√ Corporate law changes enter in force on 26 November 2022
√ Changes to the mandatory content of the articles of association
√ More flexible rules for share capital contributions in SRLs
√ Unanimity for amending SRLs articles of association removed
√ Extended attributions of commercial registry clerks – reorganisations no longer with courts of law
Law No. 265/2022 regarding the commercial registry and the amendment of other pieces of legislation with impact on the registration in the commercial registry (the Law) is aiming at unifying the commercial registry legislation as well as simplifying the corporate processes. The Law amends the legislation on commercial registry (including processes for registration) and other pieces of legislation, including Law No. 31/1990 on companies (the Companies Law).
In addition, new rules regulating the procedure for registration of operations with the commercial registry were due to be adopted prior to the Law’s entry into force, however, such have not yet been issued.

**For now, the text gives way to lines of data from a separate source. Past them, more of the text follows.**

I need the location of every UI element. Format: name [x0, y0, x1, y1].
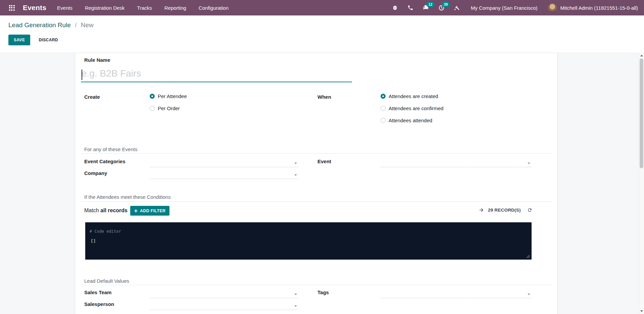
defaults-section-title: Lead Default Values: [84, 278, 129, 284]
radio-attendees-created[interactable]: Attendees are created: [381, 93, 438, 99]
bug-icon: [392, 5, 398, 11]
section-divider: [81, 285, 552, 285]
radio-selected-icon[interactable]: [381, 94, 386, 99]
sales-team-label: Sales Team: [84, 289, 111, 295]
radio-unselected-icon[interactable]: [381, 106, 386, 111]
debug-button[interactable]: [392, 4, 398, 11]
resize-handle-icon[interactable]: [525, 253, 530, 258]
scrollbar-thumb[interactable]: [640, 58, 643, 168]
top-navbar: Events Events Registration Desk Tracks R…: [0, 0, 644, 15]
match-mode: all records: [100, 208, 128, 213]
refresh-button[interactable]: [527, 208, 532, 213]
messages-badge: 12: [426, 2, 435, 7]
control-panel: Lead Generation Rule / New SAVE DISCARD: [0, 15, 644, 53]
apps-menu-button[interactable]: [6, 2, 17, 13]
section-divider: [81, 153, 552, 153]
form-sheet: Rule Name Create Per Attendee Per Order …: [75, 53, 558, 314]
refresh-icon: [527, 208, 532, 213]
apps-grid-icon: [9, 5, 15, 11]
rule-name-input[interactable]: [81, 66, 352, 82]
chevron-down-icon: [528, 163, 530, 164]
events-section-title: For any of these Events: [84, 146, 137, 152]
breadcrumb-current: New: [81, 21, 94, 29]
user-avatar[interactable]: [548, 3, 557, 12]
chevron-down-icon: [294, 294, 297, 295]
messages-button[interactable]: 12: [423, 4, 429, 11]
domain-code-editor[interactable]: # Code editor []: [85, 222, 532, 260]
radio-unselected-icon[interactable]: [381, 118, 386, 123]
voip-button[interactable]: [407, 4, 414, 11]
menu-item-registration-desk[interactable]: Registration Desk: [85, 5, 125, 11]
main-menu: Events Registration Desk Tracks Reportin…: [57, 5, 229, 11]
event-label: Event: [317, 159, 331, 164]
rule-name-label: Rule Name: [84, 57, 110, 63]
phone-icon: [407, 5, 413, 11]
breadcrumb-separator: /: [75, 21, 77, 29]
sales-team-field[interactable]: [150, 289, 298, 298]
support-tools-button[interactable]: [453, 4, 460, 11]
control-panel-buttons: SAVE DISCARD: [8, 35, 644, 45]
salesperson-field[interactable]: [150, 301, 298, 310]
form-content: Rule Name Create Per Attendee Per Order …: [0, 53, 644, 314]
menu-item-configuration[interactable]: Configuration: [199, 5, 229, 11]
event-field[interactable]: [381, 159, 532, 167]
company-field[interactable]: [150, 170, 298, 179]
chevron-down-icon: [294, 305, 297, 307]
vertical-scrollbar[interactable]: [639, 53, 644, 314]
scroll-down-button[interactable]: [639, 309, 644, 314]
menu-item-tracks[interactable]: Tracks: [137, 5, 152, 11]
salesperson-label: Salesperson: [84, 301, 114, 307]
code-editor-value: []: [91, 238, 96, 243]
company-label: Company: [84, 170, 107, 176]
records-button[interactable]: 29 RECORD(S): [477, 207, 523, 213]
radio-per-order[interactable]: Per Order: [150, 105, 180, 111]
triangle-up-icon: [640, 55, 643, 56]
user-menu[interactable]: Mitchell Admin (11821551-15-0-all): [548, 3, 638, 12]
topbar-right-group: 12 39 My Company (San Francisco) Mitchel…: [392, 3, 640, 12]
radio-attendees-attended[interactable]: Attendees attended: [381, 118, 432, 123]
tags-field[interactable]: [381, 289, 532, 298]
company-switcher[interactable]: My Company (San Francisco): [469, 5, 539, 11]
menu-item-reporting[interactable]: Reporting: [164, 5, 186, 11]
radio-attendees-confirmed[interactable]: Attendees are confirmed: [381, 105, 443, 111]
activities-badge: 39: [442, 2, 450, 7]
radio-selected-icon[interactable]: [150, 94, 155, 99]
chevron-down-icon: [294, 163, 297, 164]
create-label: Create: [84, 94, 100, 100]
section-divider: [81, 201, 552, 202]
chevron-down-icon: [528, 294, 530, 295]
tools-icon: [454, 5, 460, 11]
code-editor-comment: # Code editor: [90, 229, 121, 234]
event-categories-label: Event Categories: [84, 159, 126, 164]
match-records-text: Match all records: [84, 208, 128, 214]
app-title: Events: [23, 4, 46, 12]
activities-button[interactable]: 39: [438, 4, 445, 11]
discard-button[interactable]: DISCARD: [37, 37, 60, 43]
when-label: When: [317, 94, 331, 100]
record-count-group: 29 RECORD(S): [477, 207, 532, 213]
breadcrumb-lead-generation-rule[interactable]: Lead Generation Rule: [8, 21, 71, 29]
text-cursor: [82, 70, 82, 80]
menu-item-events[interactable]: Events: [57, 5, 72, 11]
chevron-down-icon: [294, 174, 297, 176]
radio-per-attendee[interactable]: Per Attendee: [150, 93, 187, 99]
plus-icon: [134, 209, 138, 213]
arrow-right-icon: [479, 207, 484, 213]
scroll-up-button[interactable]: [639, 53, 644, 58]
save-button[interactable]: SAVE: [8, 35, 30, 45]
breadcrumb: Lead Generation Rule / New: [8, 21, 644, 29]
tags-label: Tags: [317, 289, 329, 295]
triangle-down-icon: [640, 310, 643, 312]
event-categories-field[interactable]: [150, 159, 298, 167]
add-filter-button[interactable]: ADD FILTER: [130, 206, 169, 216]
user-name[interactable]: Mitchell Admin (11821551-15-0-all): [560, 5, 638, 11]
conditions-section-title: If the Attendees meet these Conditions: [84, 194, 171, 200]
radio-unselected-icon[interactable]: [150, 106, 155, 111]
odoo-events-lead-rule-screen: Events Events Registration Desk Tracks R…: [0, 0, 644, 314]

1. Main amendments to the Companies Law
a. New mandatory provisions to be included in the articles of association
The articles of association must include:
- In case of SRLs, a provision stating that decisions will be passed with unanimity when due to the existing shareholding quotas an absolute majority cannot be reached;
- Identity of the UBOs.
b. Flexibility on rules regarding payment of share capital contribution in SRLs
- In the context of SRLs incorporation, the founding shareholders can pay only 30% of their respective share capital contribution before the SRL commences operations (without however exceeding 3 months from incorporation) with the balance to be contributed in: (i) 12 months in case of cash contribution and (ii) two (2) years in case of in-kind contributions, in both cases as of incorporation – this aligns the incorporation contribution regime with that of joint-stock companies.
- Several questions remain unanswered in relation to the new contribution regime:
i. Is it also applicable to the increase of the share capital of SRLs or only upon incorporation?
ii. What happens if shareholders fail to contribute in due course? Are their voting rights suspended, and if so, on what grounds? Or are they only liable for potential damages caused to the company?
iii. How does the new regime corroborate with provisions incriminating directors for initiating operations of SRLs before share capital is paid in full? Presumably the criminal offence will no longer apply although not expressly abrogated?
c. New mandatory clause to be included in management/audit agreements
- The mandate agreements of directors, managers and/or members of the supervisory boards as well as the agreements for the appointment of censors or financial auditors must now include a statement that the appointee meets the capacity requirements under the Companies Law for such position (e.g., not having committed criminal offences of economical nature, corruption, etc.).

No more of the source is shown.